Search results for "openbsd 8gb limits"

OpenBSD kernel — indeed, all modern operating system kernels

Over the years, i386 systems have been expanded time and time again to surpass their own limits. They’re based upon an architecture that could originally handle a maximum of 640KB of RAM, after all! The OpenBSD kernel — indeed, all modern operating system kernels — work around these limits in a manner mostly transparent to the user, but when the system is first booting you’re trapped with the BIOS limitations.

Many old i386 systems have a 504MB limit on hard drives, on which the BIOS cannot get at anything beyond the first 504MB of data on a disk. If your BIOS cannot find your operating system kernel in that first 504MB, it cannot boot the system. Check your hardware manual; if it makes any references to a 504MB limit, this affects you. You absolutely must place your entire root partition within the first 504MB of disk.

Additionally, for some time i386 systems had a similar (not identical) 8GB limit. OpenBSD still obeys that 8GB limit. Even if your system is not susceptible to the 504MB limit, your entire root partition must be completely contained within the first 8GB of disk.

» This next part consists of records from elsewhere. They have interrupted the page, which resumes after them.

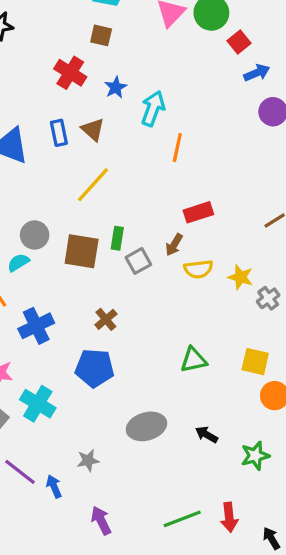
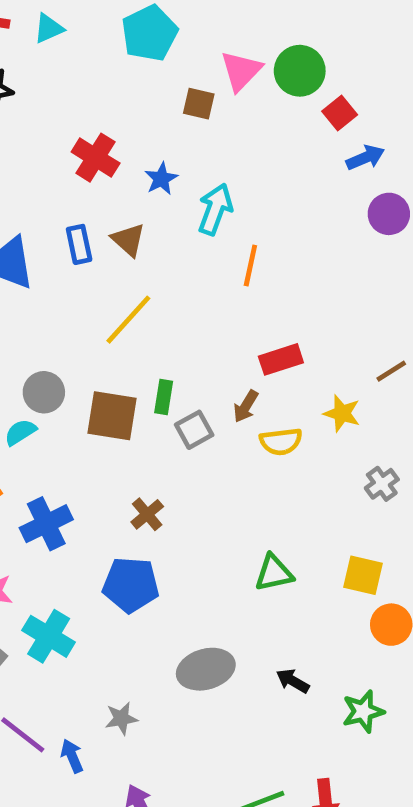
brown square: (101, 35) -> (199, 104), moved
yellow star: (241, 277) -> (342, 413), moved

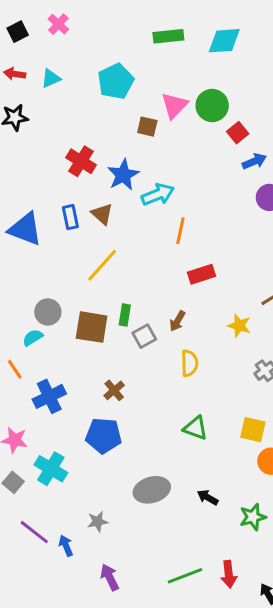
blue star: (161, 179) -> (123, 175), size x1.5
cyan arrow: (215, 209) -> (158, 194), turned 48
red rectangle: (281, 359) -> (202, 274), moved
yellow semicircle: (281, 442) -> (189, 363), moved, turned -84
green triangle: (274, 573) -> (196, 428), turned 32

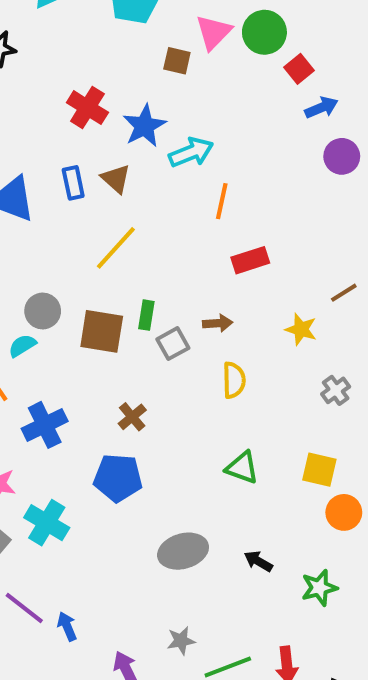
brown arrow: (177, 321) -> (218, 323), turned -125
gray star: (98, 521) -> (181, 641), moved

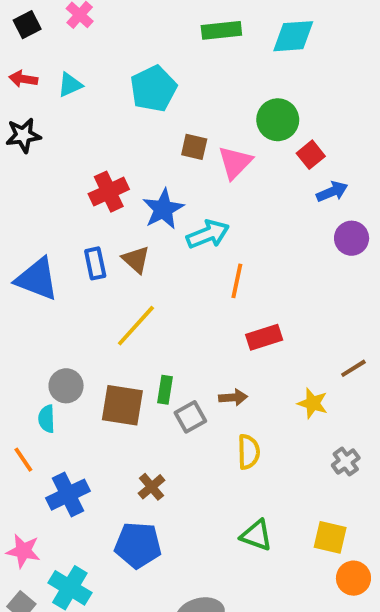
pink triangle: (214, 32) -> (235, 162), moved
red cross: (87, 108) -> (109, 192), turned 33
cyan semicircle: (22, 346) -> (47, 419), turned -60

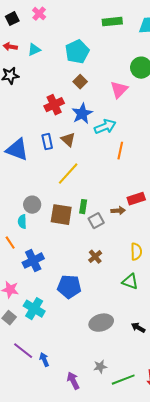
brown square: (194, 147) -> (80, 82), moved, turned 32
red rectangle: (264, 337) -> (136, 199), moved
yellow semicircle: (249, 452) -> (136, 252), moved
brown cross: (151, 487) -> (95, 257), moved

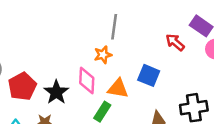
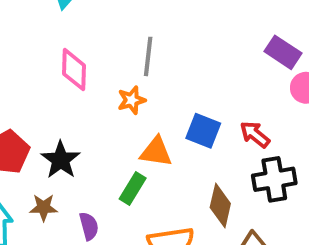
red arrow: (175, 42) -> (255, 134), moved
pink diamond: (87, 81) -> (74, 70), moved

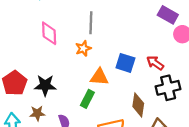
black star: (61, 160) -> (45, 85), turned -30

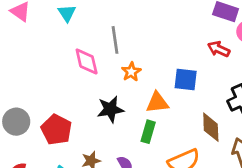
gray line: (91, 23) -> (115, 40), moved
red arrow: (155, 63) -> (219, 49), moved
black star: (45, 85) -> (110, 109), moved

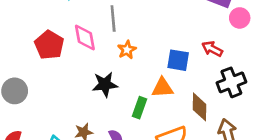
red arrow: (219, 49) -> (212, 49), moved
orange triangle: (157, 102) -> (162, 88), moved
red pentagon: (56, 130) -> (49, 45), moved

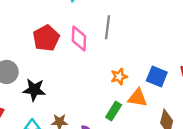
orange star: (127, 50) -> (119, 77), moved
black star: (105, 84) -> (34, 90), moved

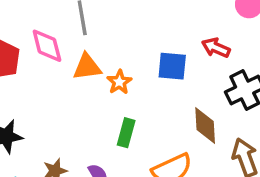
orange triangle: (138, 98) -> (87, 67), moved

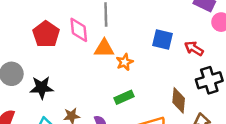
blue square: (172, 66) -> (163, 39), moved
green rectangle: (126, 133) -> (124, 97), turned 42

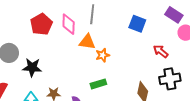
blue square: (163, 39) -> (137, 24), moved

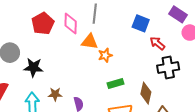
red arrow: (161, 51) -> (157, 43), moved
black cross: (170, 79) -> (168, 67), moved
green rectangle: (98, 84) -> (115, 83), moved

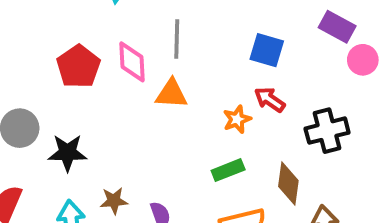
red arrow: (157, 43) -> (270, 100), moved
orange star: (105, 55) -> (237, 119), moved

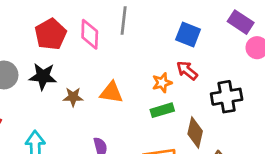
orange triangle: (172, 94) -> (111, 92), moved
black star: (67, 153) -> (43, 76), moved
green rectangle: (228, 170) -> (162, 110), moved
brown star: (114, 201) -> (73, 97), moved

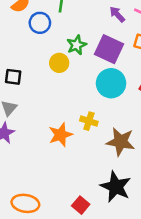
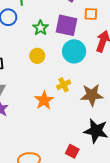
yellow circle: (59, 63) -> (37, 56), moved
yellow cross: (89, 121) -> (64, 85), turned -32

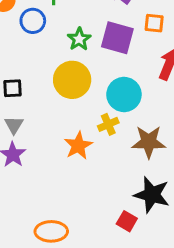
cyan circle: (74, 51) -> (124, 95), moved
yellow circle: (37, 56) -> (72, 80), size x1.6
red square: (72, 151) -> (127, 221), moved

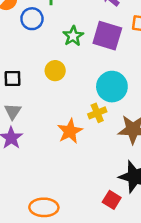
yellow circle: (72, 80) -> (55, 71), moved, size x0.6

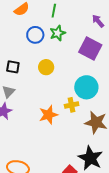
blue circle: (32, 19) -> (35, 35), moved
green star: (73, 36) -> (58, 33), moved

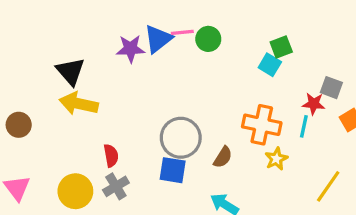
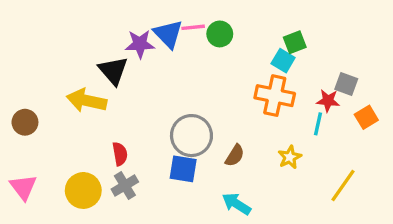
blue triangle: (158, 39) -> (168, 34), turned -36
black triangle: (71, 71) -> (113, 71), moved
orange cross: (262, 125) -> (275, 96), moved

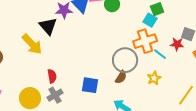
orange cross: (275, 96) -> (145, 41), turned -30
yellow arrow: (87, 101) -> (32, 44), turned -145
cyan line: (318, 124) -> (160, 54), moved, turned -64
gray circle: (191, 136) -> (125, 60), moved

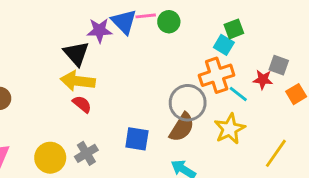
yellow arrow: (32, 44) -> (78, 81), moved, turned 140
red semicircle: (52, 76) -> (82, 104), moved, turned -40
brown semicircle: (121, 77) -> (182, 127), size x1.5
yellow star: (154, 78) -> (230, 129), size x1.5

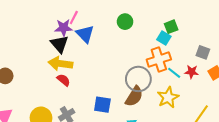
pink line: (146, 16) -> (74, 17), moved, turned -56
blue triangle: (124, 22) -> (85, 34), moved
purple star: (99, 30) -> (64, 28), moved
red star: (263, 80) -> (192, 72), moved

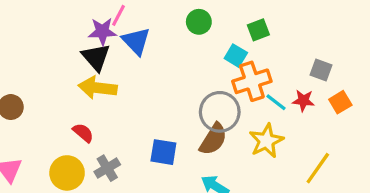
green square: (171, 27) -> (258, 30), moved
cyan square: (164, 38) -> (236, 56), moved
red semicircle: (64, 80) -> (83, 133), moved

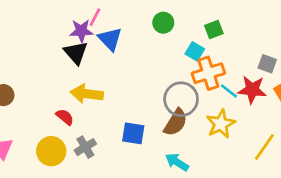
yellow arrow: (98, 88) -> (87, 94), moved
red star: (303, 101) -> (252, 90), size x1.5

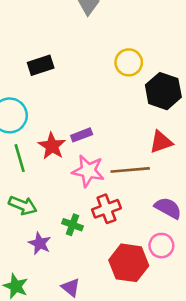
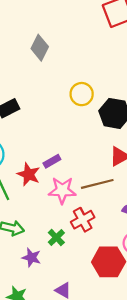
green cross: (73, 225) -> (56, 238), turned 35

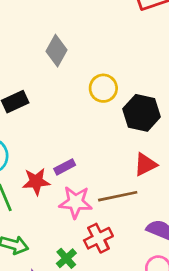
gray diamond: (40, 48) -> (56, 51), moved
red star: (29, 174) -> (36, 181), turned -30

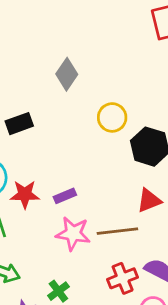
red star: (36, 181) -> (25, 194), moved
red cross: (98, 238) -> (123, 278), moved

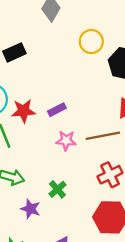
pink star: (73, 234) -> (66, 141), size x0.7

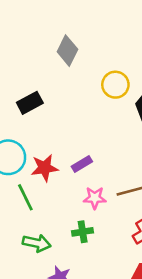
green cross: (57, 189) -> (83, 232), moved, turned 36

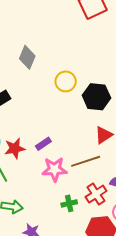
pink star: (95, 198) -> (55, 169), size x1.4
green cross: (83, 232) -> (69, 203), moved

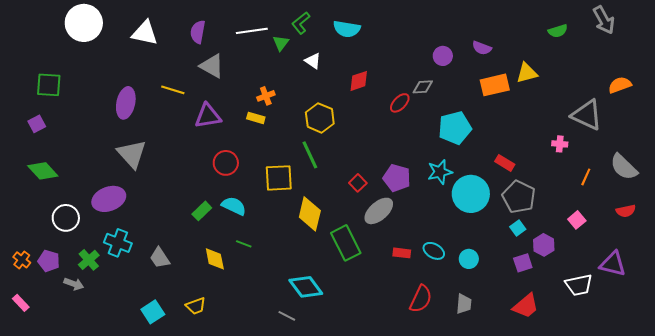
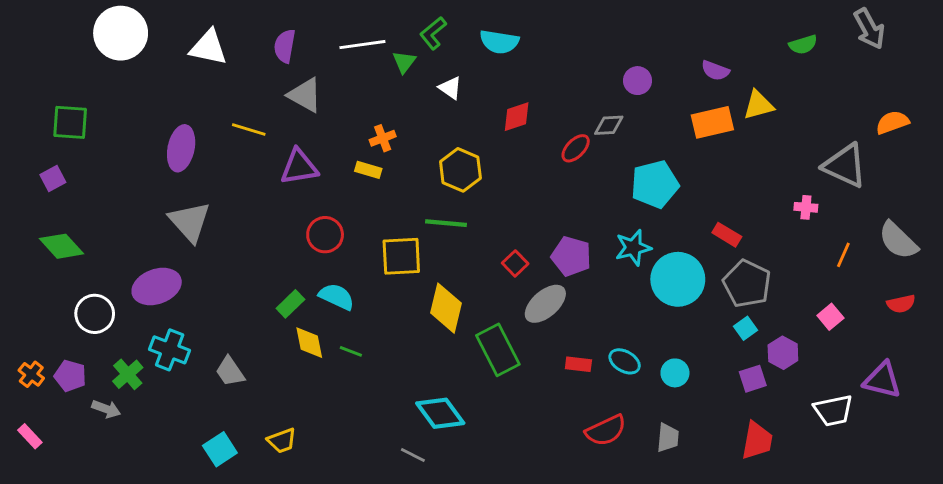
purple semicircle: (482, 48) -> (715, 71), moved
green line: (310, 155) -> (446, 223), turned -60
yellow diamond: (215, 259) -> (309, 343), moved
red semicircle: (421, 299) -> (606, 430), turned 40
red trapezoid: (526, 306) -> (757, 441), turned -40

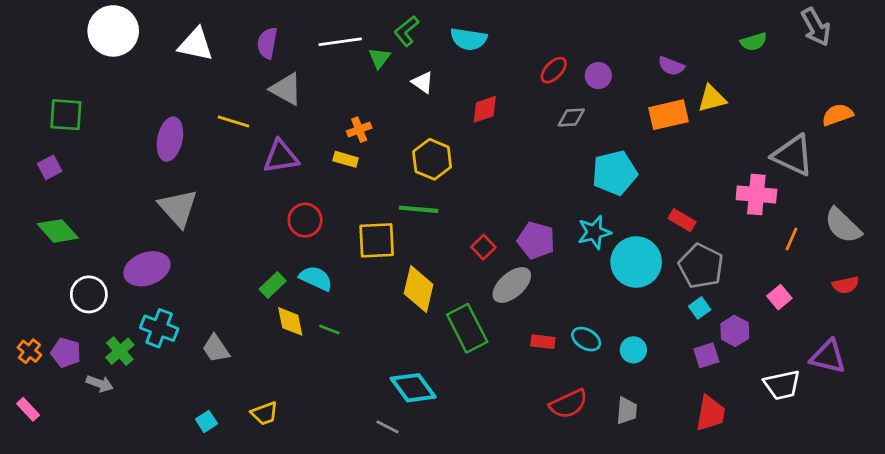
red ellipse: (576, 148) -> (554, 70), moved
pink cross: (806, 207) -> (756, 194), size x1.8
cyan square: (220, 449) -> (206, 421), size x0.7

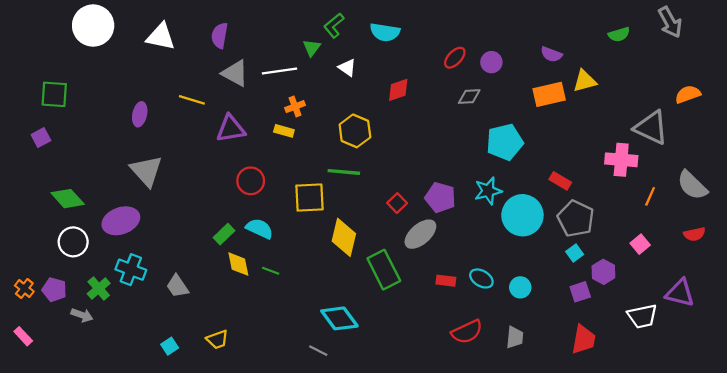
white line: (340, 42) -> (279, 71), moved
purple ellipse: (170, 139) -> (140, 114), size x0.7
green diamond: (58, 231) -> (68, 199), moved

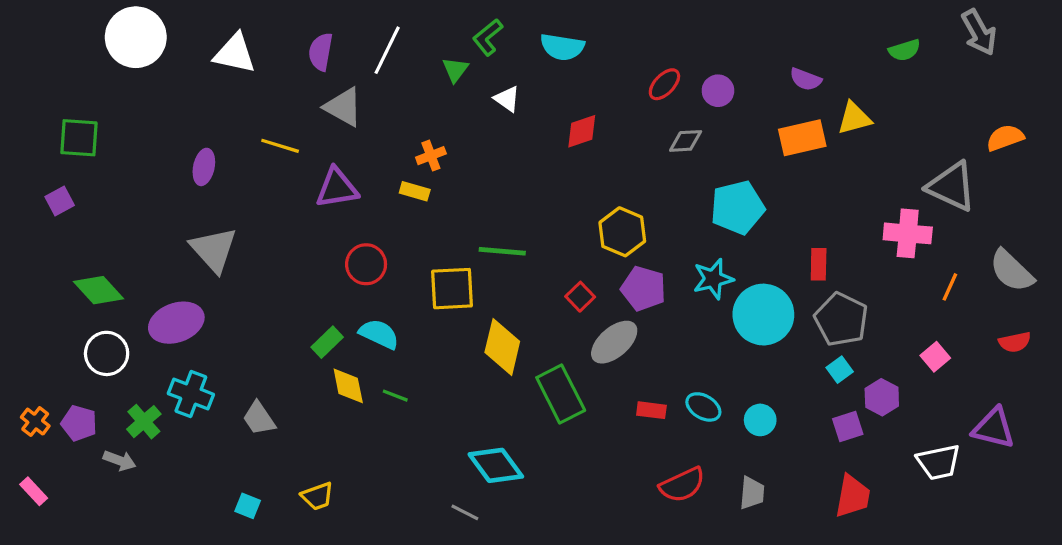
white line: (279, 71) -> (387, 50), moved, turned -56
yellow hexagon: (355, 131) -> (622, 232), moved
red rectangle: (560, 181) -> (819, 264), turned 60
cyan square: (170, 346) -> (248, 506), turned -35

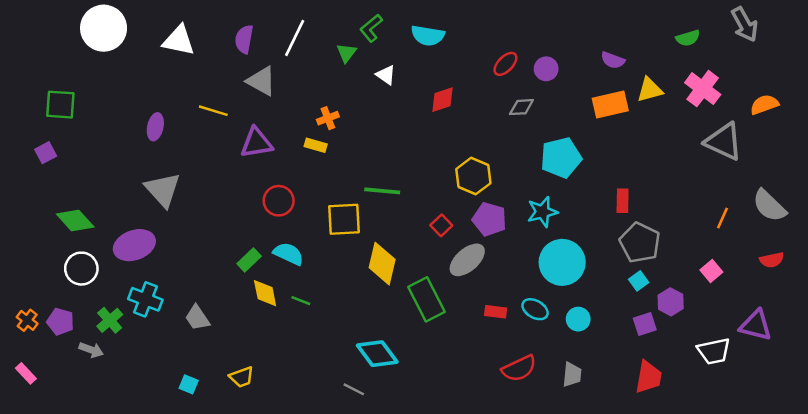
pink cross: (908, 233) -> (703, 89), moved, turned 32
cyan circle: (763, 315) -> (562, 262), moved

Of course, if you follow my advice and make your root partition 500MB you will never have to worry about either of these restrictions and the potential damage that they can inflict.

If you break these rules, your system will probably appear to work. The second you upgrade your system, or move the file /bsd, the computer will quite probably refuse to boot. Save yourself much pain; make the root partition 500MB, and the first partition on the disk, and this problem will never affect you.